Using a full URL in a dynamic import()
Asked Answered
F

3

32

Is it possible to use a full URL in a dynamic import() statement in ES6/Typescript?

import('https://foo.com/mymodule.js').then(() => {
    console.log('mymodule is loaded');
});

I get an error

//Cannot find module 'https://foo.com/mymodule.js'.

With Webpack and Typescript, we're already successfully using a relative path with a dynamic import

import(/* webpackChunkName: "mymodule" */ '../mymodule');

so it seems that Webpack already does module loading at runtime.

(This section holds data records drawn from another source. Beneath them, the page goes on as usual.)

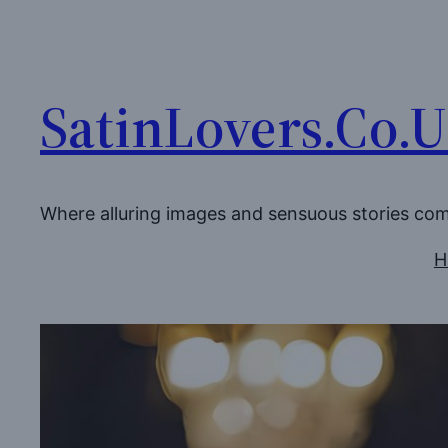
Skip
to
content
SatinLovers.Co.
Where alluring images and sensuous stories co
H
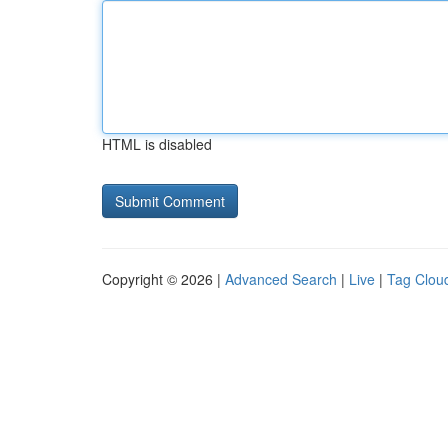
HTML is disabled
Copyright © 2026 |
Advanced Search
|
Live
|
Tag Clou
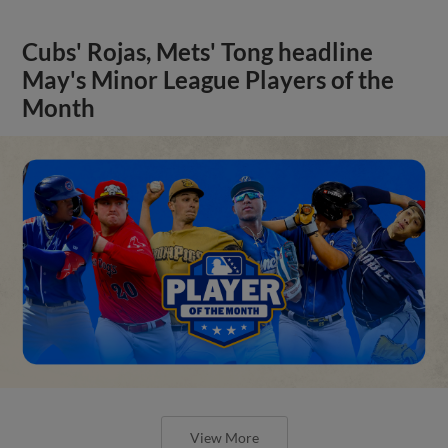
Cubs' Rojas, Mets' Tong headline
May's Minor League Players of the
Month
View More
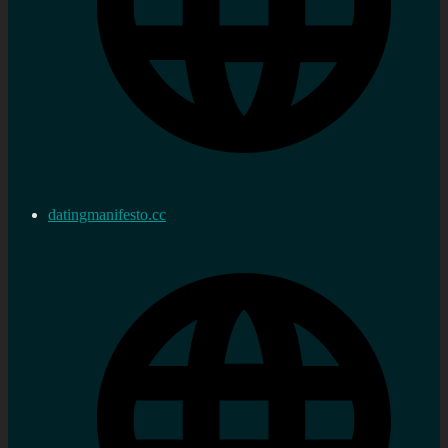
datingmanifesto.cc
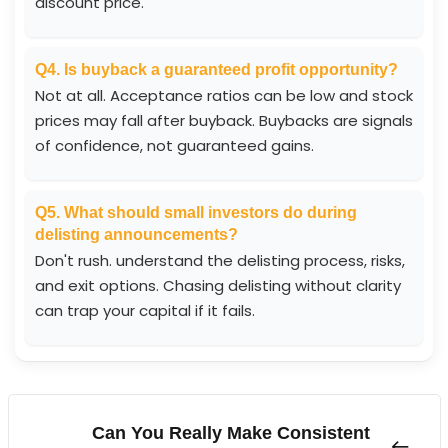
discount price.
Q4. Is buyback a guaranteed profit opportunity?
Not at all. Acceptance ratios can be low and stock
prices may fall after buyback. Buybacks are signals
of confidence, not guaranteed gains.
Q5. What should small investors do during
delisting announcements?
Don't rush. understand the delisting process, risks,
and exit options. Chasing delisting without clarity
can trap your capital if it fails.
Can You Really Make Consistent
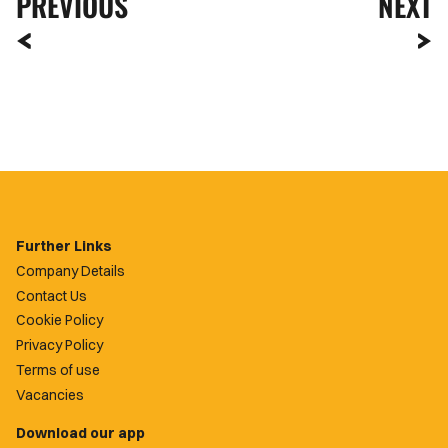
PREVIOUS
NEXT
Further Links
Company Details
Contact Us
Cookie Policy
Privacy Policy
Terms of use
Vacancies
Download our app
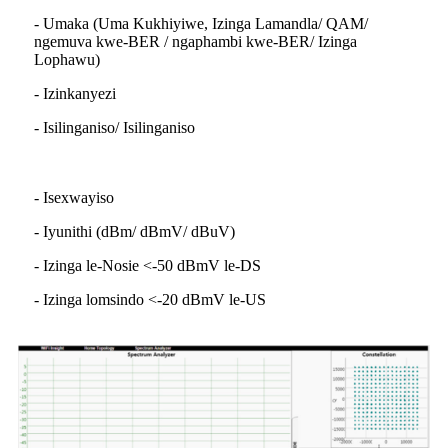
- Umaka (Uma Kukhiyiwe, Izinga Lamandla/ QAM/
ngemuva kwe-BER / ngaphambi kwe-BER/ Izinga
Lophawu)
- Izinkanyezi
- Isilinganiso/ Isilinganiso
- Isexwayiso
- Iyunithi (dBm/ dBmV/ dBuV)
- Izinga le-Nosie <-50 dBmV le-DS
- Izinga lomsindo <-20 dBmV le-US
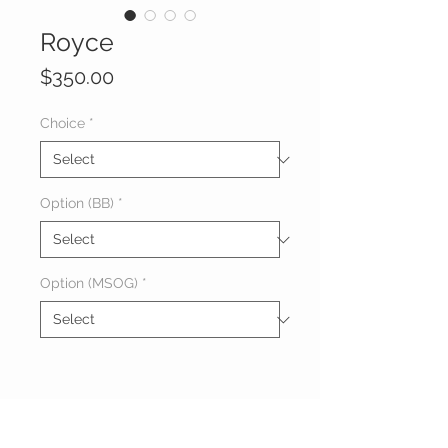
Royce
Price
$350.00
Choice
*
Option (BB)
*
Option (MSOG)
*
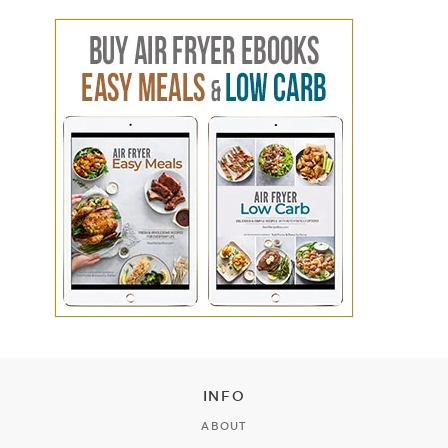
INFO
ABOUT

Frowsy answered 30/4, 2018 at 9:9 Comment(3)
I don't think Webpack supports loading modules over HTTP (yet).Deb
This is not safe at all, you should not do it IMO. This is as evil as eval.Kutch
In the meantime I got around this by using github.com/ded/script.jsFrowsy
A
21

ES2020 introduces a new function-like syntax for import, so-called "dynamic imports" permitting the dynamic import of JavaScript modules. The precise implementation of the importing process is left to the host (eg the browser, or Node.js), but modern web browsers do implement dynamic loading over HTTP using this syntax, with the module identified using a URL:

// foo.js at example.com
export function foo() {
    return 'this is foo'
}

// bar.js, running in the client
const { foo } = await import('http://example.com/my-module.js')
foo() // "this is foo"

Note that there are CORS and MIME-type constraints that you need to bear in mind. This and that are relevant.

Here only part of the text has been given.